- **What you should do**: Output all entries verbatim, dropping pictures.

- **Entries supplied**:

__________________________________________________

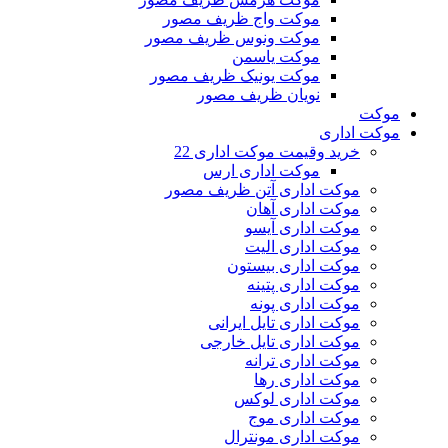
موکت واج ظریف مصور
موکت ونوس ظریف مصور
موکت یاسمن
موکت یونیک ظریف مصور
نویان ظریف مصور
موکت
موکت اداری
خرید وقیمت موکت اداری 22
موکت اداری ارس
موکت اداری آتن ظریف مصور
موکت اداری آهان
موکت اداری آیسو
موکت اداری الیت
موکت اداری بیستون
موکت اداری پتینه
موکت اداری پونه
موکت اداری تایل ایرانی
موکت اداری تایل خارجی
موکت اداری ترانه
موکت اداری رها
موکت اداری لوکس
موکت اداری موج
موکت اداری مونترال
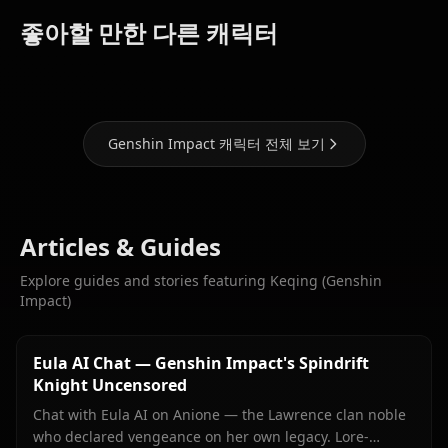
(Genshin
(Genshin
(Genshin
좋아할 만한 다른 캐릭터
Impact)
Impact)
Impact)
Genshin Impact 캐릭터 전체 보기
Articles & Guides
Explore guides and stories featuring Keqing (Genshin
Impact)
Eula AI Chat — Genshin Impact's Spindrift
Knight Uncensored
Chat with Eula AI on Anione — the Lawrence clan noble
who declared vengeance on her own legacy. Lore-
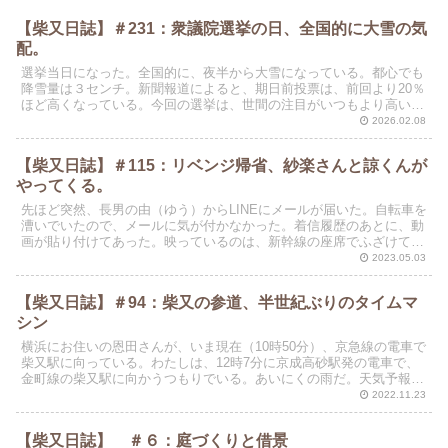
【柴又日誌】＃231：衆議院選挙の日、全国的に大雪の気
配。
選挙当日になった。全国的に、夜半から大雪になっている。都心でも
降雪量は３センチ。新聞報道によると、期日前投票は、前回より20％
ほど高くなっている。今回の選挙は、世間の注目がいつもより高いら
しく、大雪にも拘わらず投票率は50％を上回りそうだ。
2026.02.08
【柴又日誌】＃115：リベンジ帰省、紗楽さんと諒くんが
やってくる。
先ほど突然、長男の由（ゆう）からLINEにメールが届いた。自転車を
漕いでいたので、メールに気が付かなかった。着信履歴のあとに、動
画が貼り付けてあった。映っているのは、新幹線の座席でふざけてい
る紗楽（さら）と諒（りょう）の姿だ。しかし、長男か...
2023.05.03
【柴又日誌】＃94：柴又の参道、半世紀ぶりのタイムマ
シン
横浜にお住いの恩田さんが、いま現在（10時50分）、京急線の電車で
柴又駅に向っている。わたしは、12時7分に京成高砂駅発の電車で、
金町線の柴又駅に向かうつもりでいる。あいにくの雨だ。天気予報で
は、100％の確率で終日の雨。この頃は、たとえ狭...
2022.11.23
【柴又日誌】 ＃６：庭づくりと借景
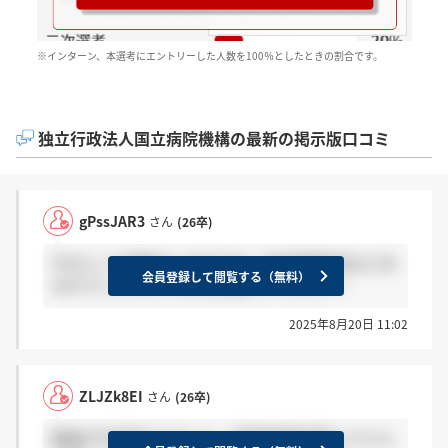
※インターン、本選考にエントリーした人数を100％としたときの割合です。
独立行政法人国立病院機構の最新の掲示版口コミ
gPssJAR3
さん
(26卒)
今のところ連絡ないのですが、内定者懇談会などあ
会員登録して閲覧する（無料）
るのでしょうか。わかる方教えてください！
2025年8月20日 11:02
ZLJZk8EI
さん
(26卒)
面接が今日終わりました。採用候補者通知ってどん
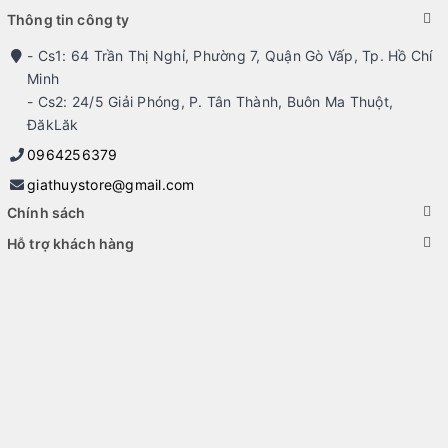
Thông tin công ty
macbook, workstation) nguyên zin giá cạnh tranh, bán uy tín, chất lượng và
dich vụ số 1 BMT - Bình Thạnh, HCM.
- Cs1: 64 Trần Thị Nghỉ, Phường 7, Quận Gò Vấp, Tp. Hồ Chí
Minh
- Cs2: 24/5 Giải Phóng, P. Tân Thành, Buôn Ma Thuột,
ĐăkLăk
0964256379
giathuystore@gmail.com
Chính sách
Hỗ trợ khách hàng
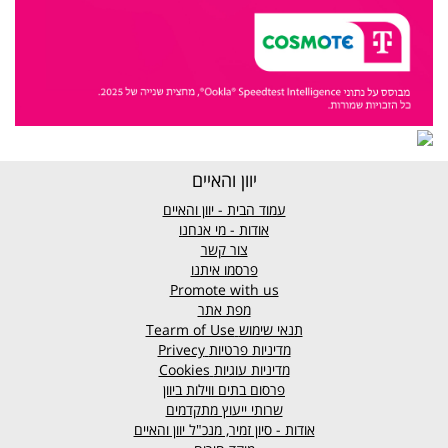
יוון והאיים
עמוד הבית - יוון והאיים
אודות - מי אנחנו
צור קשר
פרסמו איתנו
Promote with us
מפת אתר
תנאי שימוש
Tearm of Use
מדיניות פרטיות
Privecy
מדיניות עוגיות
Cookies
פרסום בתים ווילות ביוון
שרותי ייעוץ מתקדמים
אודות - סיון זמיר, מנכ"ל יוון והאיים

__________________________________________________

- **Your solution**:
موکت واج ظریف مصور
موکت ونوس ظریف مصور
موکت یاسمن
موکت یونیک ظریف مصور
نویان ظریف مصور
موکت
موکت اداری
خرید وقیمت موکت اداری 22
موکت اداری ارس
موکت اداری آتن ظریف مصور
موکت اداری آهان
موکت اداری آیسو
موکت اداری الیت
موکت اداری بیستون
موکت اداری پتینه
موکت اداری پونه
موکت اداری تایل ایرانی
موکت اداری تایل خارجی
موکت اداری ترانه
موکت اداری رها
موکت اداری لوکس
موکت اداری موج
موکت اداری مونترال
(Genshin
(Genshin
(Genshin
좋아할 만한 다른 캐릭터
Impact)
Impact)
Impact)
Genshin Impact 캐릭터 전체 보기
Articles & Guides
Explore guides and stories featuring Keqing (Genshin
Impact)
Eula AI Chat — Genshin Impact's Spindrift
Knight Uncensored
Chat with Eula AI on Anione — the Lawrence clan noble
who declared vengeance on her own legacy. Lore-
【柴又日誌】＃231：衆議院選挙の日、全国的に大雪の気
配。
選挙当日になった。全国的に、夜半から大雪になっている。都心でも
降雪量は３センチ。新聞報道によると、期日前投票は、前回より20％
ほど高くなっている。今回の選挙は、世間の注目がいつもより高いら
しく、大雪にも拘わらず投票率は50％を上回りそうだ。
2026.02.08
【柴又日誌】＃115：リベンジ帰省、紗楽さんと諒くんが
やってくる。
先ほど突然、長男の由（ゆう）からLINEにメールが届いた。自転車を
漕いでいたので、メールに気が付かなかった。着信履歴のあとに、動
画が貼り付けてあった。映っているのは、新幹線の座席でふざけてい
る紗楽（さら）と諒（りょう）の姿だ。しかし、長男か...
2023.05.03
【柴又日誌】＃94：柴又の参道、半世紀ぶりのタイムマ
シン
横浜にお住いの恩田さんが、いま現在（10時50分）、京急線の電車で
柴又駅に向っている。わたしは、12時7分に京成高砂駅発の電車で、
金町線の柴又駅に向かうつもりでいる。あいにくの雨だ。天気予報で
は、100％の確率で終日の雨。この頃は、たとえ狭...
2022.11.23
【柴又日誌】 ＃６：庭づくりと借景
※インターン、本選考にエントリーした人数を100％としたときの割合です。
独立行政法人国立病院機構の最新の掲示版口コミ
gPssJAR3
さん
(26卒)
今のところ連絡ないのですが、内定者懇談会などあ
会員登録して閲覧する（無料）
るのでしょうか。わかる方教えてください！
2025年8月20日 11:02
ZLJZk8EI
さん
(26卒)
面接が今日終わりました。採用候補者通知ってどん
Thông tin công ty
macbook, workstation) nguyên zin giá cạnh tranh, bán uy tín, chất lượng và
dich vụ số 1 BMT - Bình Thạnh, HCM.
- Cs1: 64 Trần Thị Nghỉ, Phường 7, Quận Gò Vấp, Tp. Hồ Chí
Minh
- Cs2: 24/5 Giải Phóng, P. Tân Thành, Buôn Ma Thuột,
ĐăkLăk
0964256379
giathuystore@gmail.com
Chính sách
Hỗ trợ khách hàng
יוון והאיים
עמוד הבית - יוון והאיים
אודות - מי אנחנו
צור קשר
פרסמו איתנו
Promote with us
מפת אתר
תנאי שימוש
Tearm of Use
מדיניות פרטיות
Privecy
מדיניות עוגיות
Cookies
פרסום בתים ווילות ביוון
שרותי ייעוץ מתקדמים
אודות - סיון זמיר, מנכ"ל יוון והאיים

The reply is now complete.